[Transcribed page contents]
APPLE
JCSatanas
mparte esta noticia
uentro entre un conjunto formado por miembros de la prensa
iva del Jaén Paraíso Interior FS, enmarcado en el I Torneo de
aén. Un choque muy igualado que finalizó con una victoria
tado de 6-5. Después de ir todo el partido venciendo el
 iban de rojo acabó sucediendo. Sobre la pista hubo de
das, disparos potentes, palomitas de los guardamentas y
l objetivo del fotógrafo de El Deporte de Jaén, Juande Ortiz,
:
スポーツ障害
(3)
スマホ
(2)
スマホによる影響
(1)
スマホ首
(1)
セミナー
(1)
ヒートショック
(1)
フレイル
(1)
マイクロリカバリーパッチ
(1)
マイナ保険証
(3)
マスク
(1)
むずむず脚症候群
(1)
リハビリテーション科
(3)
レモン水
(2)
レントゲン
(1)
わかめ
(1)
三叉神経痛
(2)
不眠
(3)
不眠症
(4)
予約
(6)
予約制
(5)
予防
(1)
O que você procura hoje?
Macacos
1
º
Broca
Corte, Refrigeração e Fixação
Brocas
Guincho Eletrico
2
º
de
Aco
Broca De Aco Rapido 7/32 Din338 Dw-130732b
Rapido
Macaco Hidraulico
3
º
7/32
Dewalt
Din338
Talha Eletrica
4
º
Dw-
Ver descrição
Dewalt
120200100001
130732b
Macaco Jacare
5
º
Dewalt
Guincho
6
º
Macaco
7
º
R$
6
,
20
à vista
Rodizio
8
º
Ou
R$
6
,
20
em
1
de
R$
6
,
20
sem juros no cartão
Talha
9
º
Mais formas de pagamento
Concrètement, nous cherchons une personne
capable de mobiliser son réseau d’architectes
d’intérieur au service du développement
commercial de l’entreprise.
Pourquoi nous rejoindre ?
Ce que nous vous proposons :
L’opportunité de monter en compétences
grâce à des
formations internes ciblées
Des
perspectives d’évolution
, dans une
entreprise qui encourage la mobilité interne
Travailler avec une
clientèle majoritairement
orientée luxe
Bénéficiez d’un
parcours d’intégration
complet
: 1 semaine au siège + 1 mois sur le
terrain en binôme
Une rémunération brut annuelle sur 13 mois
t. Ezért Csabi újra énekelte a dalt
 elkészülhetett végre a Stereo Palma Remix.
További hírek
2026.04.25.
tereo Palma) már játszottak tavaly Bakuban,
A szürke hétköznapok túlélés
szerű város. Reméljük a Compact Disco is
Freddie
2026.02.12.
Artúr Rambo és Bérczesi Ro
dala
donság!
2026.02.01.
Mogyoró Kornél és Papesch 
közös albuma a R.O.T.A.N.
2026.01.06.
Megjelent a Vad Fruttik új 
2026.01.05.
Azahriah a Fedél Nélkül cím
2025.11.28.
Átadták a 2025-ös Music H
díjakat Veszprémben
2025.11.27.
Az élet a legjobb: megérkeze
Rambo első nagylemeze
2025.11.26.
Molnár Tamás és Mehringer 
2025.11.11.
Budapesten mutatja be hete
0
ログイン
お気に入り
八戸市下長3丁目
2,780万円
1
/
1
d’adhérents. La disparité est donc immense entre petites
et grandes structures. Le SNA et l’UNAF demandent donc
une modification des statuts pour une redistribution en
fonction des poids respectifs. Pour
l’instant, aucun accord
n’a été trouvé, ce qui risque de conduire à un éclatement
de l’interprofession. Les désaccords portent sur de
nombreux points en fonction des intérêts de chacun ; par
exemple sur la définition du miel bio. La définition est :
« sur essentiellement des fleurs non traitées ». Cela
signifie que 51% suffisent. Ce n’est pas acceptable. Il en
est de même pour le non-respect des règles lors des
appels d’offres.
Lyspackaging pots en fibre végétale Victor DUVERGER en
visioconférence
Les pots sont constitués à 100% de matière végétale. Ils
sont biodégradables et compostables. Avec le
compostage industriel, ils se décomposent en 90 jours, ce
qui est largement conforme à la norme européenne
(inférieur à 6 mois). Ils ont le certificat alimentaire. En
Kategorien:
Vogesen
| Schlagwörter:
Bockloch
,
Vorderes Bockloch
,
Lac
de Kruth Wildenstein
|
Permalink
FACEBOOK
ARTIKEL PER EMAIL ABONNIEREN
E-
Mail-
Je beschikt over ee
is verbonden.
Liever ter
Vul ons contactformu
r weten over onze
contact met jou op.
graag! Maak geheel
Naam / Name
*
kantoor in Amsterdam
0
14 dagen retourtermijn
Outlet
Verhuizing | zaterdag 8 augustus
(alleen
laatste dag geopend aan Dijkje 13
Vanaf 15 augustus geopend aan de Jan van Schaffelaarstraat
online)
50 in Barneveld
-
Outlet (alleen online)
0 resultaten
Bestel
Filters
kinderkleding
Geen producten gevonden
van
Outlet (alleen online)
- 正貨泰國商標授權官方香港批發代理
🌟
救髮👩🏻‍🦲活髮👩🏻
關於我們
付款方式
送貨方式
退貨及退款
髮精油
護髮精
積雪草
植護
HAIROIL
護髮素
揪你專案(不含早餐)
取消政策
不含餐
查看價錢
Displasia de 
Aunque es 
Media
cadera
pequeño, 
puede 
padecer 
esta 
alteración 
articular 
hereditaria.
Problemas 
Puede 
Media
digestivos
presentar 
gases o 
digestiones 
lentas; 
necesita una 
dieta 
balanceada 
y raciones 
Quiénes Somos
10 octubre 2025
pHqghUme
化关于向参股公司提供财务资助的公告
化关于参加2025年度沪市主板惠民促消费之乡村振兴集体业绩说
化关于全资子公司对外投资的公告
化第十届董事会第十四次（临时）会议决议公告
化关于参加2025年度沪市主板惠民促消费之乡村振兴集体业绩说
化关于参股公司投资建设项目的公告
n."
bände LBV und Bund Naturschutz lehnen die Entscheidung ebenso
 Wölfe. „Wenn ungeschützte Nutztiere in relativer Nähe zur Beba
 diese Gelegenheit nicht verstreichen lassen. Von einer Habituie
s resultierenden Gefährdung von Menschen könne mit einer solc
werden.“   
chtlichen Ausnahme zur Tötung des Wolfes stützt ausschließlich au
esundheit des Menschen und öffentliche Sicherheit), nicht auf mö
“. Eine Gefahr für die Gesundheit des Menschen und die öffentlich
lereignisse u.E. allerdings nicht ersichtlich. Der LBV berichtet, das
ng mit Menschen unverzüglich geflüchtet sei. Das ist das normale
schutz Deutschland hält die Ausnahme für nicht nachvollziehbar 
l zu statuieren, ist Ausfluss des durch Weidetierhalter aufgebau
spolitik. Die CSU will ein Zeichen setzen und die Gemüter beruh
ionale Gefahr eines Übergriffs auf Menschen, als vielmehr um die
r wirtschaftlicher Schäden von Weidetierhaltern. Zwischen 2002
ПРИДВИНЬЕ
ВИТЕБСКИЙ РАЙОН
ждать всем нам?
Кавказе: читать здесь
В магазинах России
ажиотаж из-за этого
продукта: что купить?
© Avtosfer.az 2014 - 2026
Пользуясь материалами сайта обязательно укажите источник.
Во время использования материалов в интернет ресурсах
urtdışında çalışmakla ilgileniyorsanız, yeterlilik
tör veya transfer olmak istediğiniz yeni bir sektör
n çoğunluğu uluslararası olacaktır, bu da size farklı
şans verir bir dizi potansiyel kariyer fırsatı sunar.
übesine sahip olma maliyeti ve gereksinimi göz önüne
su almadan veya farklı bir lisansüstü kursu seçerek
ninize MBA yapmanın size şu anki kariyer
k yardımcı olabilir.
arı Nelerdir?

# Problem to solve:
Restate word for word only the lines running from the beginning of the data to the line holding "capable de mobiliser son réseau d’architectes", both included.

# Result:
APPLE
JCSatanas
mparte esta noticia
uentro entre un conjunto formado por miembros de la prensa
iva del Jaén Paraíso Interior FS, enmarcado en el I Torneo de
aén. Un choque muy igualado que finalizó con una victoria
tado de 6-5. Después de ir todo el partido venciendo el
 iban de rojo acabó sucediendo. Sobre la pista hubo de
das, disparos potentes, palomitas de los guardamentas y
l objetivo del fotógrafo de El Deporte de Jaén, Juande Ortiz,
:
スポーツ障害
(3)
スマホ
(2)
スマホによる影響
(1)
スマホ首
(1)
セミナー
(1)
ヒートショック
(1)
フレイル
(1)
マイクロリカバリーパッチ
(1)
マイナ保険証
(3)
マスク
(1)
むずむず脚症候群
(1)
リハビリテーション科
(3)
レモン水
(2)
レントゲン
(1)
わかめ
(1)
三叉神経痛
(2)
不眠
(3)
不眠症
(4)
予約
(6)
予約制
(5)
予防
(1)
O que você procura hoje?
Macacos
1
º
Broca
Corte, Refrigeração e Fixação
Brocas
Guincho Eletrico
2
º
de
Aco
Broca De Aco Rapido 7/32 Din338 Dw-130732b
Rapido
Macaco Hidraulico
3
º
7/32
Dewalt
Din338
Talha Eletrica
4
º
Dw-
Ver descrição
Dewalt
120200100001
130732b
Macaco Jacare
5
º
Dewalt
Guincho
6
º
Macaco
7
º
R$
6
,
20
à vista
Rodizio
8
º
Ou
R$
6
,
20
em
1
de
R$
6
,
20
sem juros no cartão
Talha
9
º
Mais formas de pagamento
Concrètement, nous cherchons une personne
capable de mobiliser son réseau d’architectes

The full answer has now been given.